DATASET RECORDS Block Start

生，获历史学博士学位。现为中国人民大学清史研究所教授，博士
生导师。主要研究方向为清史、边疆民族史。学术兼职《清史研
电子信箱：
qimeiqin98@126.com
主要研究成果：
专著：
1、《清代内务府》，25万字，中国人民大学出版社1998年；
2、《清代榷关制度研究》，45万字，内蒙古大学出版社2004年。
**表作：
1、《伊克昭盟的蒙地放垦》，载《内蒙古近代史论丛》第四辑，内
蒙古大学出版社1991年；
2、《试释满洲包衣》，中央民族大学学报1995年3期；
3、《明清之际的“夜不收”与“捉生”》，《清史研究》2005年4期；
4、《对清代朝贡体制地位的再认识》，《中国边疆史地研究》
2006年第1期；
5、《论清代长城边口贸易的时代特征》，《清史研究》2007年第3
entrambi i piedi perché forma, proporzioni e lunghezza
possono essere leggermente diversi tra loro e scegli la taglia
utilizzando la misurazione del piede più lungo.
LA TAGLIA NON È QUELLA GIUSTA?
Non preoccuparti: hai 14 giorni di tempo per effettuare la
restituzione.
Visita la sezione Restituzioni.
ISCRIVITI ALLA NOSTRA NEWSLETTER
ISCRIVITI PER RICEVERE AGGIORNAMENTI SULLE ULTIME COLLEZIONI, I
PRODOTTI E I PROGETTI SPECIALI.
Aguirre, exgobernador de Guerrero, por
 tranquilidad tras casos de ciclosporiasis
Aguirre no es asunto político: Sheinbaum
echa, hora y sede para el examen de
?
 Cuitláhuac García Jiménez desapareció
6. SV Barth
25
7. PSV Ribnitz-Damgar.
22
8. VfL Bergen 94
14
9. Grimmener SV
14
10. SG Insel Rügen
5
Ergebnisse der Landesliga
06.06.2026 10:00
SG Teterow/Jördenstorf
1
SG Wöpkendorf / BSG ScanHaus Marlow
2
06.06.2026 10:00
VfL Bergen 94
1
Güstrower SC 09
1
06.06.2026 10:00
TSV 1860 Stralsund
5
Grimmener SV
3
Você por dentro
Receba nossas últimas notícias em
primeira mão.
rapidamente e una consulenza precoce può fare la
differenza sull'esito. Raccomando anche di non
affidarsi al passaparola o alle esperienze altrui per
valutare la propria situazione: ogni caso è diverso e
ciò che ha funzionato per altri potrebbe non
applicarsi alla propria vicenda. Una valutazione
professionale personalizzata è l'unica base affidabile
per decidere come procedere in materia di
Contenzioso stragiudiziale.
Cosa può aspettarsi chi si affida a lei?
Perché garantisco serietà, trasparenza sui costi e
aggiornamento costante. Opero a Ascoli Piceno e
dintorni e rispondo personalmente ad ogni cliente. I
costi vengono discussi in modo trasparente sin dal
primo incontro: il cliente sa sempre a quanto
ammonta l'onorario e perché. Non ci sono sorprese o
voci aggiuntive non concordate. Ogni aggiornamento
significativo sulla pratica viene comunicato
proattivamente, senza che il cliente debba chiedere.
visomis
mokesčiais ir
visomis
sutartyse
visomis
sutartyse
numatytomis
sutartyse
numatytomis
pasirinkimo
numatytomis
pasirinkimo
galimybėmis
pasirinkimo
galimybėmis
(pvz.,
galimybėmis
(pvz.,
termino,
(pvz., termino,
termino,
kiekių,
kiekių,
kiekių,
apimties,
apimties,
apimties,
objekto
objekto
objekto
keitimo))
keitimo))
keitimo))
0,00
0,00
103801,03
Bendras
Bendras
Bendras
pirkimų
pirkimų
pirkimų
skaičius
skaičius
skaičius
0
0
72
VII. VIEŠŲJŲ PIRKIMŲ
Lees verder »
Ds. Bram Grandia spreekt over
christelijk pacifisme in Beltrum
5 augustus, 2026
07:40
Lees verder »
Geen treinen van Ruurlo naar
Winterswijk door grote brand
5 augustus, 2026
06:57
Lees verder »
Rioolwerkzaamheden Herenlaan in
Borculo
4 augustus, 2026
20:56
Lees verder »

DATASET RECORDS Block End

WORK REQUEST » The answer must be the same records, repeated exactly and in full.

RESULT OF THIS TASK »
生，获历史学博士学位。现为中国人民大学清史研究所教授，博士
生导师。主要研究方向为清史、边疆民族史。学术兼职《清史研
电子信箱：
qimeiqin98@126.com
主要研究成果：
专著：
1、《清代内务府》，25万字，中国人民大学出版社1998年；
2、《清代榷关制度研究》，45万字，内蒙古大学出版社2004年。
**表作：
1、《伊克昭盟的蒙地放垦》，载《内蒙古近代史论丛》第四辑，内
蒙古大学出版社1991年；
2、《试释满洲包衣》，中央民族大学学报1995年3期；
3、《明清之际的“夜不收”与“捉生”》，《清史研究》2005年4期；
4、《对清代朝贡体制地位的再认识》，《中国边疆史地研究》
2006年第1期；
5、《论清代长城边口贸易的时代特征》，《清史研究》2007年第3
entrambi i piedi perché forma, proporzioni e lunghezza
possono essere leggermente diversi tra loro e scegli la taglia
utilizzando la misurazione del piede più lungo.
LA TAGLIA NON È QUELLA GIUSTA?
Non preoccuparti: hai 14 giorni di tempo per effettuare la
restituzione.
Visita la sezione Restituzioni.
ISCRIVITI ALLA NOSTRA NEWSLETTER
ISCRIVITI PER RICEVERE AGGIORNAMENTI SULLE ULTIME COLLEZIONI, I
PRODOTTI E I PROGETTI SPECIALI.
Aguirre, exgobernador de Guerrero, por
 tranquilidad tras casos de ciclosporiasis
Aguirre no es asunto político: Sheinbaum
echa, hora y sede para el examen de
?
 Cuitláhuac García Jiménez desapareció
6. SV Barth
25
7. PSV Ribnitz-Damgar.
22
8. VfL Bergen 94
14
9. Grimmener SV
14
10. SG Insel Rügen
5
Ergebnisse der Landesliga
06.06.2026 10:00
SG Teterow/Jördenstorf
1
SG Wöpkendorf / BSG ScanHaus Marlow
2
06.06.2026 10:00
VfL Bergen 94
1
Güstrower SC 09
1
06.06.2026 10:00
TSV 1860 Stralsund
5
Grimmener SV
3
Você por dentro
Receba nossas últimas notícias em
primeira mão.
rapidamente e una consulenza precoce può fare la
differenza sull'esito. Raccomando anche di non
affidarsi al passaparola o alle esperienze altrui per
valutare la propria situazione: ogni caso è diverso e
ciò che ha funzionato per altri potrebbe non
applicarsi alla propria vicenda. Una valutazione
professionale personalizzata è l'unica base affidabile
per decidere come procedere in materia di
Contenzioso stragiudiziale.
Cosa può aspettarsi chi si affida a lei?
Perché garantisco serietà, trasparenza sui costi e
aggiornamento costante. Opero a Ascoli Piceno e
dintorni e rispondo personalmente ad ogni cliente. I
costi vengono discussi in modo trasparente sin dal
primo incontro: il cliente sa sempre a quanto
ammonta l'onorario e perché. Non ci sono sorprese o
voci aggiuntive non concordate. Ogni aggiornamento
significativo sulla pratica viene comunicato
proattivamente, senza che il cliente debba chiedere.
visomis
mokesčiais ir
visomis
sutartyse
visomis
sutartyse
numatytomis
sutartyse
numatytomis
pasirinkimo
numatytomis
pasirinkimo
galimybėmis
pasirinkimo
galimybėmis
(pvz.,
galimybėmis
(pvz.,
termino,
(pvz., termino,
termino,
kiekių,
kiekių,
kiekių,
apimties,
apimties,
apimties,
objekto
objekto
objekto
keitimo))
keitimo))
keitimo))
0,00
0,00
103801,03
Bendras
Bendras
Bendras
pirkimų
pirkimų
pirkimų
skaičius
skaičius
skaičius
0
0
72
VII. VIEŠŲJŲ PIRKIMŲ
Lees verder »
Ds. Bram Grandia spreekt over
christelijk pacifisme in Beltrum
5 augustus, 2026
07:40
Lees verder »
Geen treinen van Ruurlo naar
Winterswijk door grote brand
5 augustus, 2026
06:57
Lees verder »
Rioolwerkzaamheden Herenlaan in
Borculo
4 augustus, 2026
20:56
Lees verder »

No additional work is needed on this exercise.